A organização está a apelar a todos os cidadãos para que levem toalhas de praia, geleiras, chapéus de sol e boias para o protesto, marcado para as 19h00. A intenção é instalar uma multidão de banhistas em frente aos Paços do Concelho, gerando um impacto visual marcante que denuncie a tentativa de apropriação privada dos areais da região.

O movimento “Deslarrrguem a Arrábida!” realiza no sábado uma concentração, em formato de flashmob, na Praça do Bocage, em Setúbal, em protesto contra a tentativa de privatização de cinco praias e espaços naturais da Arrábida pela Herdade da Comenda.

Esta é já a terceira iniciativa do género do movimento. A primeira foi em junho e a segunda em julho.

Jaime Pinho, do grupo cívico, explicou, em declarações à agência Lusa, que esta é mais uma ação para não deixar esquecer a luta que tem sido encetada contra a tentativa de privatização daqueles espaços na Arrábida, defendendo a manutenção do livre acesso público.

Desta vez o movimento pretende de forma simbólica transformar o centro de Setúbal na “praia do Bocage”.

“Em cada iniciativa que fazemos as pessoas perguntam o que vamos fazer a seguir. Desta vez vamos criar uma praia privada junto à estátua do Bocage”, disse.

A organização está a apelar a todos os cidadãos para que levem toalhas de praia, geleiras, chapéus de sol e boias para o protesto, marcado para as 19h00.

A intenção é instalar uma multidão de banhistas em frente aos Paços do Concelho, gerando um impacto visual marcante que denuncie a tentativa de apropriação privada dos areais da região.

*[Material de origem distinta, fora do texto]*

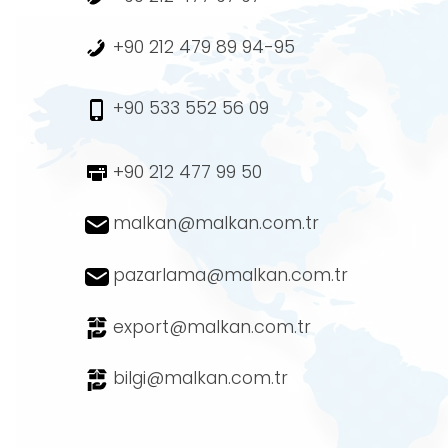
+90 212 479 89 94-95
+90 533 552 56 09
+90 212 477 99 50
malkan@malkan.com.tr
pazarlama@malkan.com.tr
export@malkan.com.tr
bilgi@malkan.com.tr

O ilustrador e cartoonista Nuno Saraiva juntou-se à iniciativa com a criação de um cartaz alusivo, tal como já o tinha feito o ilustrador Luís Cavaco em ações anteriores.

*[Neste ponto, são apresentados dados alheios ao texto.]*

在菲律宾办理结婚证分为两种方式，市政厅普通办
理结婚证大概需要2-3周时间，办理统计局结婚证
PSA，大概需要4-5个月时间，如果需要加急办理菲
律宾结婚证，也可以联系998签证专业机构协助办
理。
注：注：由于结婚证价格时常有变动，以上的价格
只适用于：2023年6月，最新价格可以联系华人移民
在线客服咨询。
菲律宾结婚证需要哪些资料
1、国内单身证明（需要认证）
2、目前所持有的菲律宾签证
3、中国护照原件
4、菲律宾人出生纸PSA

A iniciativa “Deslarrrguem a Arrábida!” é promovida pelos movimentos Reabrir a Galé e Dunas Livres, pelo professor universitário e ambientalista Viriato Soromenho-Marques e pelo Bloco de Esquerda de Setúbal.

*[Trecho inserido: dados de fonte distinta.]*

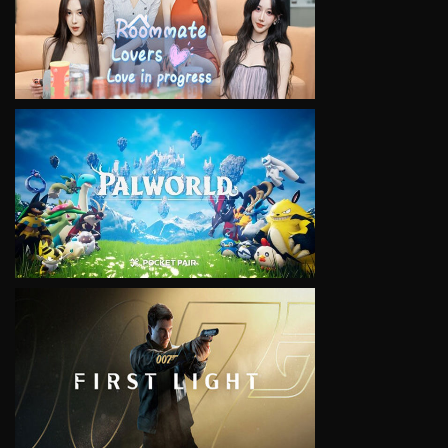
VIEW
VIEW
VIEW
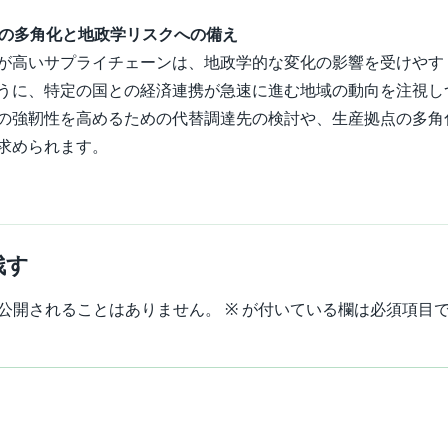
ーンの多角化と地政学リスクへの備え
が高いサプライチェーンは、地政学的な変化の影響を受けやす
うに、特定の国との経済連携が急速に進む地域の動向を注視し
の強靭性を高めるための代替調達先の検討や、生産拠点の多角
求められます。
残す
公開されることはありません。
※
が付いている欄は必須項目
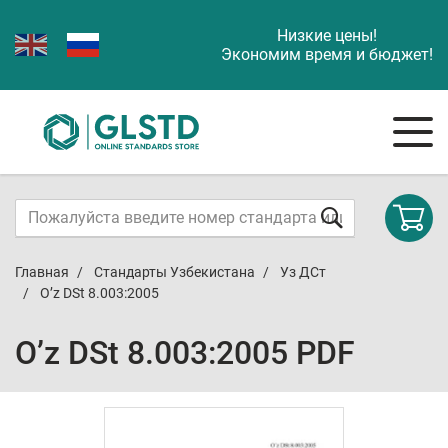
Низкие цены!
Экономим время и бюджет!
Главная
Стандарты Узбекистана
Уз ДСт
O’z DSt 8.003:2005
O’z DSt 8.003:2005 PDF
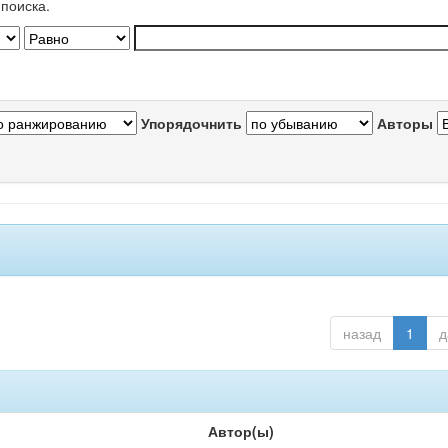
поиска.
Упорядочнить
Авторы
назад
1
д
Автор(ы)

Em julho centenas de pessoas participaram numa caminhada entre Setúbal e o Parque de Merendas da Comenda, numa ação que reuniu cidadãos, diversas associações ambientalistas e representantes de diferentes forças políticas.

A Sociedade Palácio da Comenda, SA, proprietária da Herdade da Comenda, tem a correr diversas ações judiciais, em que pretende ver reconhecida a “propriedade exclusiva” da faixa de terreno onde se desenvolve a via designada Caminho Municipal 1056, considerando que o mesmo é domínio privado.

Nos vários processos que estão a correr no Tribunal de Setúbal, os proprietários da Herdade da Comenda pedem que sejam considerados como domínio privado, e não domínio público, os terrenos das margens da propriedade Quinta Herdade da Comenda, que a sul confrontam as águas do estuário do rio Sado, incluindo cinco praias aí existentes (Rasca, Comenda, Rainha, Maria Esguelha e Albarquel), bem como os terrenos das margens da ribeira da Ajuda, da sua foz no estuário do rio Sado até ao Parque de Merendas da Comenda.

Tanto o Ministério Público como a Agência Portuguesa do Ambiente rejeitam a pretensão da Herdade da Comenda de obter a titularidade das praias.

A população de Setúbal tem-se deparado com cada vez maiores dificuldades no acesso às praias de Troia e da Arrábida, devido ao preço da travessia fluvial do Sado, mas também no acesso às praias da Arrábida, devido às restrições à circulação automóvel por razões de segurança.

Este ano, devido às tempestades de janeiro e fevereiro, que provocaram a queda de centenas de árvores e danificaram taludes e encostas da principal estrada de acesso às praias da zona, e à ameaça de derrocada de um bloco rochoso com cerca de duas mil toneladas entre as praias de Galapos e da Figueirinha, a Câmara de Setúbal decidiu privilegiar ainda mais os transportes públicos e agravou substancialmente as restrições à circulação automóvel.